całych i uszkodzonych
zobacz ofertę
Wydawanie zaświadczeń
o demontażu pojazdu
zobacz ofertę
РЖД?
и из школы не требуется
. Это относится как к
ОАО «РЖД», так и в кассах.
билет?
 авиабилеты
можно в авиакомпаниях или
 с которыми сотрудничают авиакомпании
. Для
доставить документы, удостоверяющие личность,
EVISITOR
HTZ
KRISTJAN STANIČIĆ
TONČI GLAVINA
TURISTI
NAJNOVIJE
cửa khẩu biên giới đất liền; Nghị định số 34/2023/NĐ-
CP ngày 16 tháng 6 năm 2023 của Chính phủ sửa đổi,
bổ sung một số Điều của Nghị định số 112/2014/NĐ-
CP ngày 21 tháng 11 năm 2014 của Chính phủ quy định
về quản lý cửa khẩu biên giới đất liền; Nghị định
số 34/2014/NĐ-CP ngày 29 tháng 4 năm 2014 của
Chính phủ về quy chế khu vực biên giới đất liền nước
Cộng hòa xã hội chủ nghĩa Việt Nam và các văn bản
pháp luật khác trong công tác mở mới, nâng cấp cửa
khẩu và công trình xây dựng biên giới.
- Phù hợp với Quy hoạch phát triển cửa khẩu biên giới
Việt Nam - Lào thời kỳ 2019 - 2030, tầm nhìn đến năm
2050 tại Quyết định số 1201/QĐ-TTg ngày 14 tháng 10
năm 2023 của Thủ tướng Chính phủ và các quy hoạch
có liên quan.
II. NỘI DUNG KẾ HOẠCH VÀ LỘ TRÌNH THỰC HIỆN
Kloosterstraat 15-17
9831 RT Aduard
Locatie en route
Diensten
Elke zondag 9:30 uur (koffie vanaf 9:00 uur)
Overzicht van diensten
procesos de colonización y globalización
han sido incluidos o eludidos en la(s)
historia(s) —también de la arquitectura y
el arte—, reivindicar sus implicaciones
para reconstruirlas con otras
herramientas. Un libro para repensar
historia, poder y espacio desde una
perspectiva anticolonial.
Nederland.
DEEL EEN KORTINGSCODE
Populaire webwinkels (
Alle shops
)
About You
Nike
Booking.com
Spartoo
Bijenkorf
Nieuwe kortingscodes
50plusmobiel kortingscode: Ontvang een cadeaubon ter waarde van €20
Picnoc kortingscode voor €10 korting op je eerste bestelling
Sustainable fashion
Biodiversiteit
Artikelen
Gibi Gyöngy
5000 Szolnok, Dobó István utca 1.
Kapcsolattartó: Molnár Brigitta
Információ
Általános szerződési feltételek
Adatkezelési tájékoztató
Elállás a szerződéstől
= = = =
What you should do
Using the listing above, report each line that mentions the word "ngày".

Task output
CP ngày 16 tháng 6 năm 2023 của Chính phủ sửa đổi,
CP ngày 21 tháng 11 năm 2014 của Chính phủ quy định
số 34/2014/NĐ-CP ngày 29 tháng 4 năm 2014 của
2050 tại Quyết định số 1201/QĐ-TTg ngày 14 tháng 10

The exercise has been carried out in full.